Search the records below for "Denn"; copy each line that has it.

Data items
/---

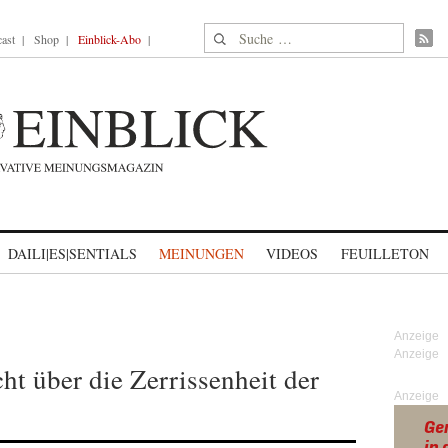
Suche nach:
ast
Shop
Einblick-Abo
DAILI|ES|SENTIALS
MEINUNGEN
VIDEOS
FEUILLETON
ht über die Zerrissenheit der
Anzeige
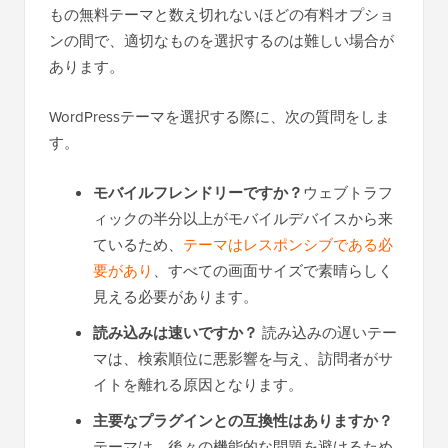
もの無料テーマと数え切れないほどの有料オプショ
ンの間で、適切なものを選択するのは難しい場合が
あります。
WordPressテーマを選択する際に、次の質問をしま
す。
モバイルフレンドリーですか？
ウェブトラフ
ィックの半分以上がモバイルデバイスから来
ているため、
テーマはレスポンシブである必
要があり
、すべての画面サイズで素晴らしく
見える必要があります。
読み込みは速いですか？
読み込みの遅いテー
マは、検索順位に悪影響を与え、訪問者がサ
イトを離れる原因となります。
主要なプラグインとの互換性はありますか？
テーマは、後々の機能的な問題を避けるため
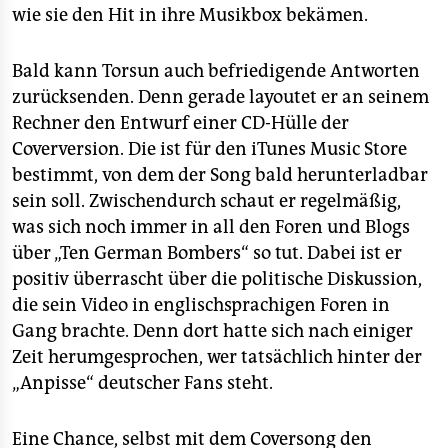
wie sie den Hit in ihre Musikbox bekämen.
Bald kann Torsun auch befriedigende Antworten
zurücksenden. Denn gerade layoutet er an seinem
Rechner den Entwurf einer CD-Hülle der
Coverversion. Die ist für den iTunes Music Store
bestimmt, von dem der Song bald herunterladbar
sein soll. Zwischendurch schaut er regelmäßig,
was sich noch immer in all den Foren und Blogs
über „Ten German Bombers“ so tut. Dabei ist er
positiv überrascht über die politische Diskussion,
die sein Video in englischsprachigen Foren in
Gang brachte. Denn dort hatte sich nach einiger
Zeit herumgesprochen, wer tatsächlich hinter der
„Anpisse“ deutscher Fans steht.
Eine Chance, selbst mit dem Coversong den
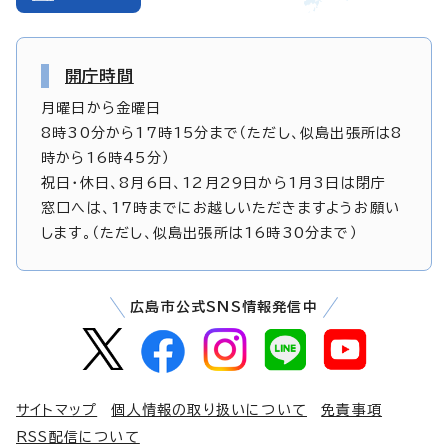
開庁時間
月曜日から金曜日
8時30分から17時15分まで（ただし、似島出張所は8
時から16時45分）
祝日・休日、8月6日、12月29日から1月3日は閉庁
窓口へは、17時までにお越しいただきますようお願い
します。（ただし、似島出張所は16時30分まで）
広島市公式SNS情報発信中
サイトマップ
個人情報の取り扱いについて
免責事項
RSS配信について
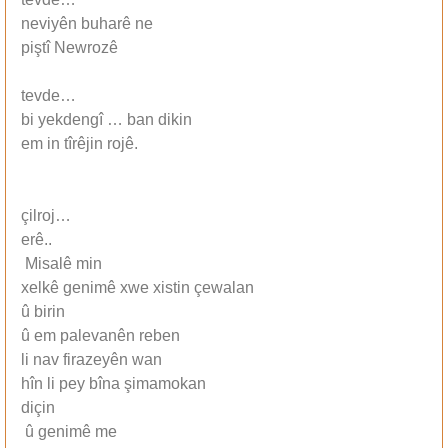
neviyên buharê ne
piştî Newrozê
tevde…
bi yekdengî … ban dikin
em in tîrêjin rojê.
çilroj…
erê..
Misalê min
xelkê genimê xwe xistin çewalan
û birin
û em palevanên reben
li nav firazeyên wan
hîn li pey bîna şimamokan
diçin
û genimê me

\---

REPLY:
zurücksenden. Denn gerade layoutet er an seinem
Gang brachte. Denn dort hatte sich nach einiger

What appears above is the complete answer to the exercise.